If I were a Democrat, I would be afraid, I would be very afraid, after reading former Attorney General Michael Mukasey’s Monday WSJ oped: “John Durham’s Ukrainian Leads.” The subtitle is “What the prosecutor has found may be quite different from what the Democrats are looking for.”
Americans often boast that we are a nation of laws, but for the moment laws appear to play a decidedly secondary role in the drama we are living in and—hopefully—through.
True enough, but the nub of the article, which returns us to the rule of law, comes further on:
True, much media and political effort has gone into sometimes close and often willful parsing of President Trump’s July 25 conversation with President Volodymyr Zelensky —ironic when you consider Mr. Trump’s well-known linguistic promiscuity—not to mention the celebrated whistleblower complaint, which contains no firsthand information. Little notice has been given, however, to another document lying in plain sight: a Justice Department press release issued the day the conversation transcript became public.
That Justice Department statement makes explicit that the president never spoke with Attorney General William Barr “about having Ukraine investigate anything relating to former Vice President Biden or his son” or asked him to contact Ukraine “on this or any other matter,” and that the attorney general has not communicated at all with Ukraine. It also contains the following morsel: “A Department of Justice team led by U.S. Attorney John Durham is separately exploring the extent to which a number of countries, including Ukraine, played a role in the counterintelligence investigation directed at the Trump campaign during the 2016 election. While the Attorney General has yet to contact Ukraine in connection with this investigation, certain Ukrainians who are not members of the government have volunteered information to Mr. Durham, which he is evaluating.” [Bold mine]

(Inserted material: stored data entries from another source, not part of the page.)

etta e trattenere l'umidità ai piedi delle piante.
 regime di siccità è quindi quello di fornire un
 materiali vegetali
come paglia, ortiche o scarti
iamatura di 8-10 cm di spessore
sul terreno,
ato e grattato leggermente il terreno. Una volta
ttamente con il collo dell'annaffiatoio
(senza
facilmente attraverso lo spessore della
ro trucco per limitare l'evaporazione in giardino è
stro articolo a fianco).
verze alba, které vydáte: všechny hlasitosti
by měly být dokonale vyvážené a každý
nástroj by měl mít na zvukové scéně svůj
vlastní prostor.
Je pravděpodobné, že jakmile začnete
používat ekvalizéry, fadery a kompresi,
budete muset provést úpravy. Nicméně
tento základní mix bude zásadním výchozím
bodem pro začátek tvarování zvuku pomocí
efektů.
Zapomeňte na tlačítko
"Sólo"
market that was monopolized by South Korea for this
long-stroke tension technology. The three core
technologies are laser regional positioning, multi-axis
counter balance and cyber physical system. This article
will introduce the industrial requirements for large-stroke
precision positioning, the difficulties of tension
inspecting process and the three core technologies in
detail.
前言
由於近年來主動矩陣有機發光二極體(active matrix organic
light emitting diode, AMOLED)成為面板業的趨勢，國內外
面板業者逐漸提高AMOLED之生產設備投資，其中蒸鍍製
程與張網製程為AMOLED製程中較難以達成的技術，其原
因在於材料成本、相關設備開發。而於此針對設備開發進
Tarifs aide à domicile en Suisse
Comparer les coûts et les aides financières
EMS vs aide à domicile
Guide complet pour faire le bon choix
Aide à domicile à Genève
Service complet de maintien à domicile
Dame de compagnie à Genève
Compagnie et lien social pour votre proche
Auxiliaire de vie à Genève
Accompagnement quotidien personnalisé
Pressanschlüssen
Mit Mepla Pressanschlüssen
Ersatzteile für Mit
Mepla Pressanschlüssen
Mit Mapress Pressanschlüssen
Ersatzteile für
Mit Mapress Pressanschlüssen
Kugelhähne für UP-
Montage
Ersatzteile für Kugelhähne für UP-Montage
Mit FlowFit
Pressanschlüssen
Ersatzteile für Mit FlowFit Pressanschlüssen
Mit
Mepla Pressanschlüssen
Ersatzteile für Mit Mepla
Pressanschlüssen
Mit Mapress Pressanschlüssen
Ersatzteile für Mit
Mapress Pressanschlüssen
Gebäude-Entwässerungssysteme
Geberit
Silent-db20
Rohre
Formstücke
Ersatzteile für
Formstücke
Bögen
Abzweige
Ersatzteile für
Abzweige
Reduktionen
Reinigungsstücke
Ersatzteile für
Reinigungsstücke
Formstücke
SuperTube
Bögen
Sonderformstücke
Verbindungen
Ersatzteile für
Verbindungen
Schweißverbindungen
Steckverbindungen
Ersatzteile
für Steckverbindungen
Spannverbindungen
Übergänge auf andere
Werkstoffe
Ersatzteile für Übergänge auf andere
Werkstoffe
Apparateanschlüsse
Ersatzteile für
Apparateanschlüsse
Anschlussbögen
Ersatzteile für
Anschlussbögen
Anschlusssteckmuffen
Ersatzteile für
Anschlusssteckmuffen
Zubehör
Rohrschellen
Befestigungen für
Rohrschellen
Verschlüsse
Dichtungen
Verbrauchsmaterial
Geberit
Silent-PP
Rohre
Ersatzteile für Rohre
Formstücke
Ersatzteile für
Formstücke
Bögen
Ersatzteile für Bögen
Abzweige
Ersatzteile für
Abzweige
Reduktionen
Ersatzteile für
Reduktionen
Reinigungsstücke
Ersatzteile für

The number of countries includes the U.K. and Italy, the latter of which was just visited by one William Barr. So what’s going on? More from Mukasey:
The definitive answer to the obvious question—what’s that about?—is known only to Mr. Durham and his colleagues. But publicly available reports, including by Andrew McCarthy in his new book, “Ball of Collusion,” suggest that during the 2016 campaign the Federal Bureau of Investigation tried to get evidence from Ukrainian government officials against Mr. Trump’s campaign manager, Paul Manafort, to pressure him into cooperating against Mr. Trump. When you grope through the miasma of Slavic names and follow the daisy chain of related people and entities, it appears that Ukrainian officials who backed the Clinton campaign provided information that generated the investigation of Mr. Manafort—acts that one Ukrainian court has said violated Ukrainian law and “led to interference in the electoral processes of the United States in 2016 and harmed the interests of Ukraine as a state.”
Sorry to quote so extensively, but the WSJ is behind a paywall and I thought everyone should see as much of Mukasey’s writing as possible. Reading not so far between the lines here, it’s clear that the biggest story of 2019 or maybe 2020 is yet to come — and it won’t be impeachment. The Russia Probe is being turned on its head.